In: Economics
The law of supply
Law of supply states positive relationship between supply and price. When price of commodity rises, there is rise quantity supplied as well.
The law of demand
Law of demand illustrates inverse relationship between price and quantity demanded. When there is rise in price of commodity, quantity demanded would also fall.
Economies of scale
Economies of scale occurs when rise in production level leads to fall in the average cost of production. For example, if car company increases its production, the average cost of production fall.
Returns to scale
Returns to scale occurs over the long run when all factor of production are variable.
Economic profits
Economic profit = Total Revenue - Implicit cost - explicit cost. For example opportunity cost is part of implicit cost. it subtracted while calculating economic profit.
Accounting profits
Accounting profit = Total Revenue - Explicit cost.
The four factors of production
inputs are: land, labor, capital and Entrepreneur
Markets
Market refers to mechanism where buyers and sellers meet each other.

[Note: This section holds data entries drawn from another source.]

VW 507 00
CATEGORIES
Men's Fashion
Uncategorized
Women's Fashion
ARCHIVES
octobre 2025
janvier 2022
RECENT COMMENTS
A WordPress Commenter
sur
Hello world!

Buyers and sellers interacting through the telephone is an example of market.
Externalities
Externalities are side effects of production or consumption, these could be negative or positive. Firm creating pollution through its factory is an example of negative externalities. Such externalities are not taken into account while deciding the level of output. Hence, firm tends to overproduce.
Market failures
Market failure occurs where market mechanism or demand and supply forces do not deliver efficient result. Market either under produce or overproduce. Government intervention is required over here. Externalities are example of market failure.